L’autre courant tente de faire tomber les discriminations et les préjugés tout en essayant, aussi, de faire comprendre qu’être gros n’est pas automatiquement un problème. En plus de s’attaquer à l’inclusion, elle s’attaque à l’idée qu’une personne mince serait de facto en santé et qu’une personne avec du surpoids serait illico en mauvaise santé. Pour faire simple, être gros n’est ni sain ni malsain, et être mince n’est pas sain ou malsain non plus, mais ce qui est sain, c’est d’être bien sans sa peau et avec son corps.

Néanmoins, les deux ne disent pas qu’être gros n’a jamais aucun risque. D’un côté, c’est d’éviter de résumer une personne qu’à son poids et de l’autre, c’est d’éviter d’utiliser les risques comme raisons de discrimination et de shamer les gros et les grosses.

Qu’importe notre vision sur le sujet, les propos de la chercheuse sont troublants.

Croit-elle qu’empêcher les gros et les grosses de pouvoir s’habiller comme tout le monde, de les empêcher d’avoir accès à des lieux ou des activités, de les faire sentir comme de la merde peut vraiment aider à la santé publique?

Reste que ça ressemble à la manière dont François Blais conçoit sa manière de lutter contre la pauvreté.

Mais cette normalisation qu’elle craint, vient-elle vraiment de la lutte à la grossophobie? S’il y a une augmentation de surpoids dans nos sociétés, il faudrait sûrement plus regarder la société d’une manière plus large (l’industrie alimentaire, le transport, les systèmes de santé, les milieux de travail, etc.) que la lutte à la discrimination.

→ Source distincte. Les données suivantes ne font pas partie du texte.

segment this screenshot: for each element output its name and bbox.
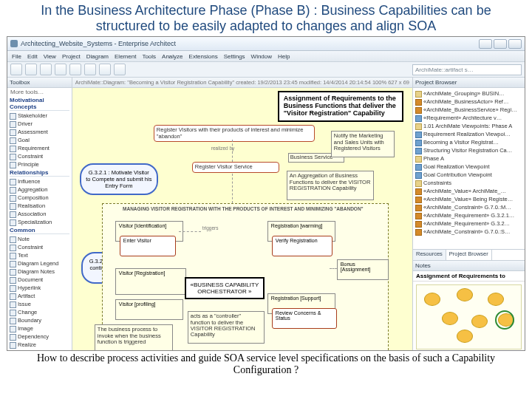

Diminuer la pression sur les gens, cesser de parler du poids comme étant qu’une responsabilité personnelle (certaines personnes diraient d’une lâcheté personnelle) et en finir avec l’industrie de la diète aideraient à la santé mentale de plusieurs personnes… et donc une meilleure santé en général. Ça c’est dangereux pour la santé publique, pas l’inclusion!

C’est désolant à quel point la santé mentale est souvent mise de côté dans ces débats de santé publique. Comme si ça ne jouait pas sur la santé. Comme si ce n’était pas plus important que le poids d’une personne.